Every Single Asgard From Stargate

Thor and Loki of the Asgard

Beware of SPOILERS for Stargate SG-1 and Stargate Atlantis in this article!

There is perhaps no alien race more recognizably “Stargate” than the Asgard, Earth’s allies from a distant galaxy who occasionally flex their technological muscles against the Goa’uld … when they can momentarily break away from their war with the Replicators, that is. Their place in the franchise goes all the way back to the hologram of the Viking warrior Thor early in Stargate SG-1‘s first season. Little did we know then how important they would become to the fabric of the Stargate universe.

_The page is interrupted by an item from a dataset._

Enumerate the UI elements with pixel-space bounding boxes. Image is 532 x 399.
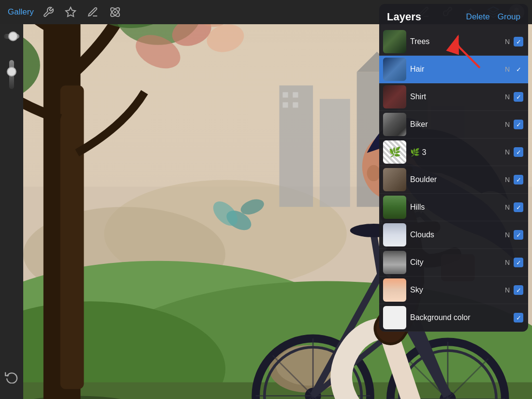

SG-1 went on to discover that the Asgard were once part of an alliance of four advanced races, along with the Nox, the Furlings, and the Ancients. They are allies to Earth and have visited our world many times, determining that humanity indeed has “great potential.”

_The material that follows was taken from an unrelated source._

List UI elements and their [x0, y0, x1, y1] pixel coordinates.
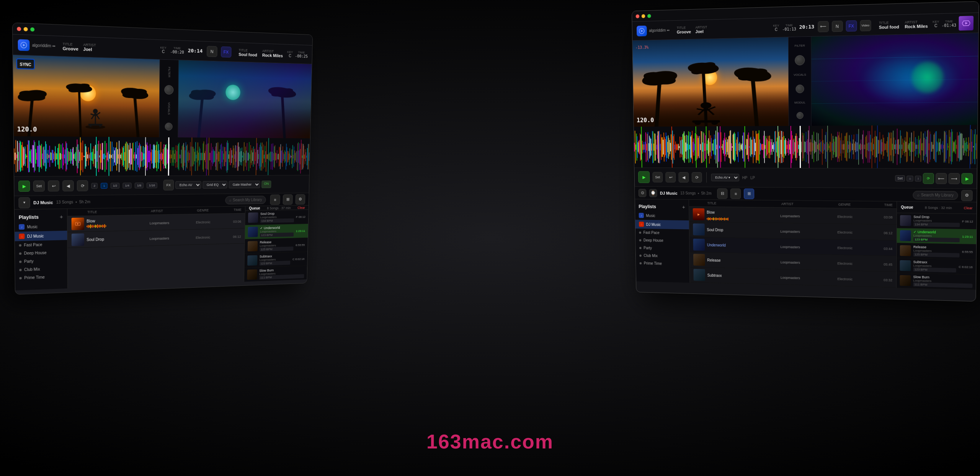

As much as we loved seeing Thor turn up year after year, eventually the writers introduced new Asgard characters. Some would recur, while others appeared in just a single episode. So, we thought, why not catalog them all in one place? In fact, let’s make a game of it: Before you continue reading any further, stop and see how many Asgard you can name!

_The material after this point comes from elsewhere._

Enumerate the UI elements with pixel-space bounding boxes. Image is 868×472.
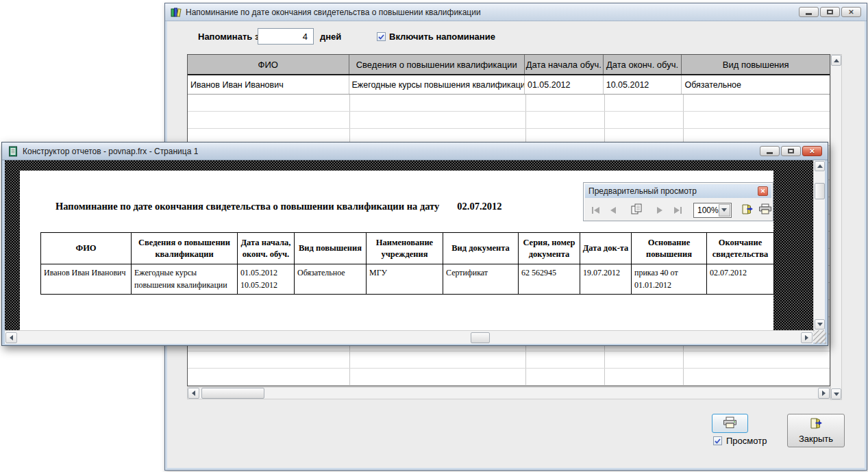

What follows is a list of every single Asgard who has appeared (to date) on the Stargate franchise. (For those keeping strict count, that’s excluding the unnamed bystanders who wander through the background or radio Thor in the middle of battle in episodes such as “Small Victories,” or the unnamed Asgard who might or might not be Thor himself who peeps the D.H.D. in “Shades of Grey.”)

Ready to see (as Jack O’Neill would put it) some little grey butts? Let’s meet the Asgard!

Thor of the Asgard ("Unending")


First Appeared: “Thor’s Chariot” (Stargate SG-1)
Voiced By: Michael Shanks

The original and Supreme Commander is Thor, the first member of the Asgard to be encountered by SG-1. As commander of the warship Beliskner, Thor helped to enforce the Protected Planets Treaty with the Goa’uld by defending planets such as Cimmeria — where the local human culture worshiped Thor as a benevolent god.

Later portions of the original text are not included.